# Exercise prompt
Leave out the pictures, then return the records word for word.

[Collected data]
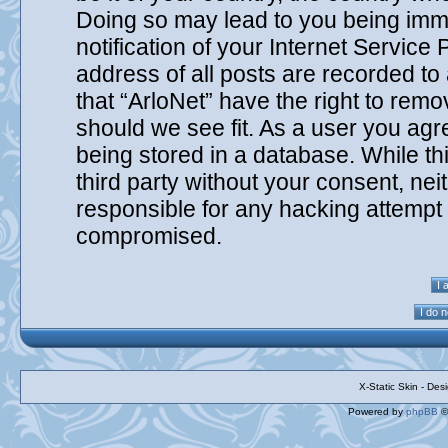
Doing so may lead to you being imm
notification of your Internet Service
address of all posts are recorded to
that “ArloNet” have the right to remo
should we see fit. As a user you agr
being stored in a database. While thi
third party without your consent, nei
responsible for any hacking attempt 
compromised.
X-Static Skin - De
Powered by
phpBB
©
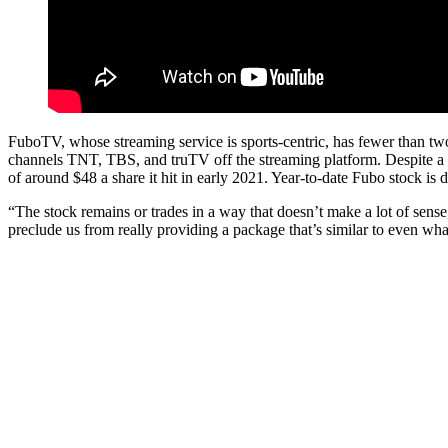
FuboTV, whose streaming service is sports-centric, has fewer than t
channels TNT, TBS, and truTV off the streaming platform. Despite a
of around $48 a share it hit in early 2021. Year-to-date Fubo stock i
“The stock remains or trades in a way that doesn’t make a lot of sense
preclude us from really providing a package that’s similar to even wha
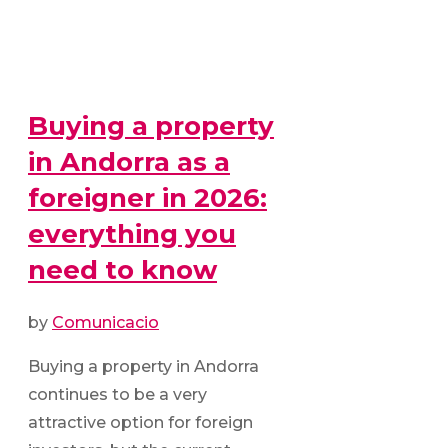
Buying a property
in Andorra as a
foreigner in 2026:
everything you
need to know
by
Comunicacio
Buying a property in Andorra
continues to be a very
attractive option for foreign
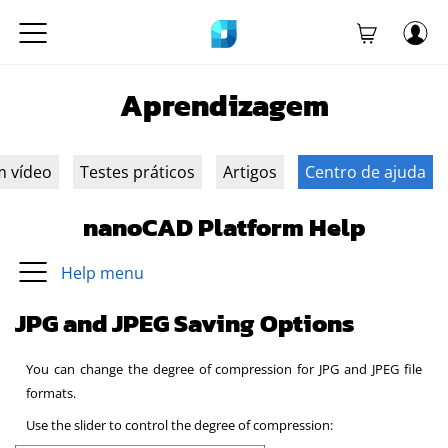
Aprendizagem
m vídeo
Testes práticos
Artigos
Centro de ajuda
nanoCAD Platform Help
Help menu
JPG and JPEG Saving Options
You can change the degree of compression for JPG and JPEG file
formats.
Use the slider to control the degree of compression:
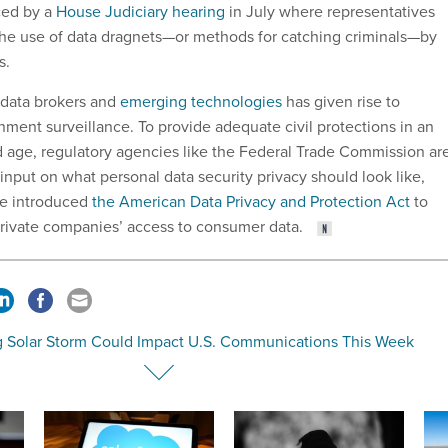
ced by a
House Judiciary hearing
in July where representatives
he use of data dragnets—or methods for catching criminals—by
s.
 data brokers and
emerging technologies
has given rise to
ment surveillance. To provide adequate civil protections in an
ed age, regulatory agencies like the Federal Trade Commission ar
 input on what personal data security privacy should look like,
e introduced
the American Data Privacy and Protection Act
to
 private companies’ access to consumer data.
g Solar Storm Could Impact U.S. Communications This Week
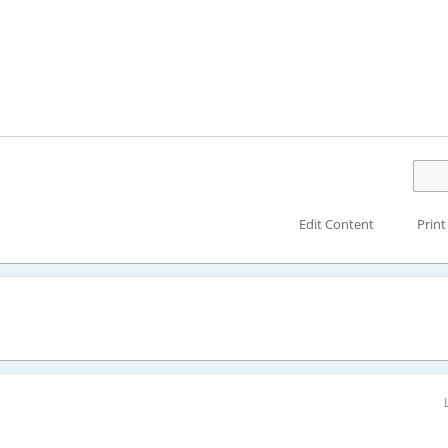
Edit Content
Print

# The completed task
Doing so may lead to you being imm
notification of your Internet Service
address of all posts are recorded to
that “ArloNet” have the right to remo
should we see fit. As a user you agr
being stored in a database. While thi
third party without your consent, nei
responsible for any hacking attempt 
compromised.
X-Static Skin - De
Powered by
phpBB
©
FuboTV, whose streaming service is sports-centric, has fewer than t
channels TNT, TBS, and truTV off the streaming platform. Despite a
of around $48 a share it hit in early 2021. Year-to-date Fubo stock i
“The stock remains or trades in a way that doesn’t make a lot of sense
preclude us from really providing a package that’s similar to even wha
Buying a property
in Andorra as a
foreigner in 2026:
everything you
need to know
by
Comunicacio
Buying a property in Andorra
continues to be a very
attractive option for foreign
Aprendizagem
m vídeo
Testes práticos
Artigos
Centro de ajuda
nanoCAD Platform Help
Help menu
JPG and JPEG Saving Options
You can change the degree of compression for JPG and JPEG file
formats.
Use the slider to control the degree of compression:
ced by a
House Judiciary hearing
in July where representatives
he use of data dragnets—or methods for catching criminals—by
s.
 data brokers and
emerging technologies
has given rise to
ment surveillance. To provide adequate civil protections in an
ed age, regulatory agencies like the Federal Trade Commission ar
 input on what personal data security privacy should look like,
e introduced
the American Data Privacy and Protection Act
to
 private companies’ access to consumer data.
g Solar Storm Could Impact U.S. Communications This Week
Edit Content
Print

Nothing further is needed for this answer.